5 Ways of Supporting Your Tomato Plants
Tomatoes are happy to grow every which way, rightside up, upside down, left and right. So why bother to put complicated and potentially expensive support structures in place to prop them up? To understand why, you need to know that a tomato plant's needs and your needs as a tomato-eater are not the same The plant "needs" to grow to maturity, set fruit and reproduce via the seeds of fallen, decayed fruit. All these things can be achieved without any support structure. Your needs, however, are to harvest those fruit before they become one with the earth . Support structures such as cages and trellises allow you to maximize your harvest by keeping the plants and fruit off the ground. The photos below will give you some ideas about some of the different ways you can support your plants and achieve true tomato transcendence this season.
1) Stake them
Use whatever stakes you have on hand - wooden stakes, bamboo, metal - just be sure that they're at least 4 feet high. This isn't the easiest method because you need to keep tieing the plant up over the course of the season, but it works and is cheap.
(photo credit: easy mo drew)
2) Fence them
If you already have a fence structure in your garden, you can use it for supporting tomatoes or other vining crops. If you don't have one, you can buy some lightweight wire fencing as pictured below.
(photo credit: carolannie)
3) Cage them
These cone-shaped cages are cheap and easy to find, but can topple easily when the plants start to grow top-heavy with foliage and fruit. You're best off securing them with a heavy stake driven at least a foot deep into the soil.
(photo credit: Ron Dauphin)
4) Cage them - maximum security edition!
There are cages and then there are cages. These heavy-duty square-shaped cages (also known as tomato towers) are secure and roomy but come at a price, usually about $25 each. They will, however, hold up for many years and allow for carefree growing. No tucking or tieing needed, aside from tucking into your wallet, that is. If you're a do-it-yourselfer, you might also want to consider building your own sturdy cages.
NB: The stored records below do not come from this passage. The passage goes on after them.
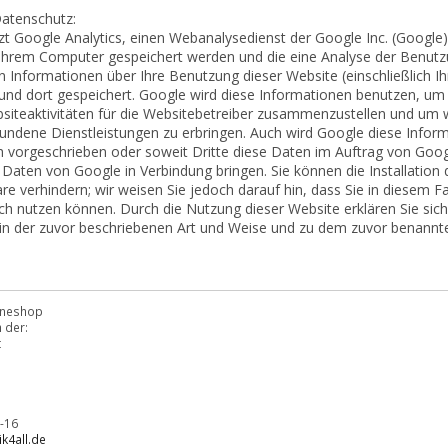
Datenschutz:
t Google Analytics, einen Webanalysedienst der Google Inc. (Google)
 Ihrem Computer gespeichert werden und die eine Analyse der Benutz
 Informationen über Ihre Benutzung dieser Website (einschließlich Ih
und dort gespeichert. Google wird diese Informationen benutzen, u
siteaktivitäten für die Websitebetreiber zusammenzustellen und um 
undene Dienstleistungen zu erbringen. Auch wird Google diese Inform
ch vorgeschrieben oder soweit Dritte diese Daten im Auftrag von Googl
Daten von Google in Verbindung bringen. Sie können die Installation 
e verhindern; wir weisen Sie jedoch darauf hin, dass Sie in diesem Fa
ch nutzen können. Durch die Nutzung dieser Website erklären Sie sic
in der zuvor beschriebenen Art und Weise und zu dem zuvor benannt
lineshop
 der:
t
-16
k4all.de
(photo credit: easy mo drew)
5) Trellis them
Farmers and advanced gardeners often train their tomatoes to a single vine to achieve maximum production rates. The support structures for type of cultivation can be costly in terms of money and time, but can pay off at harvest time. In the system below, the plants are supported both vertically by the wooden stakes and horizontally by the twine connecting the stakes.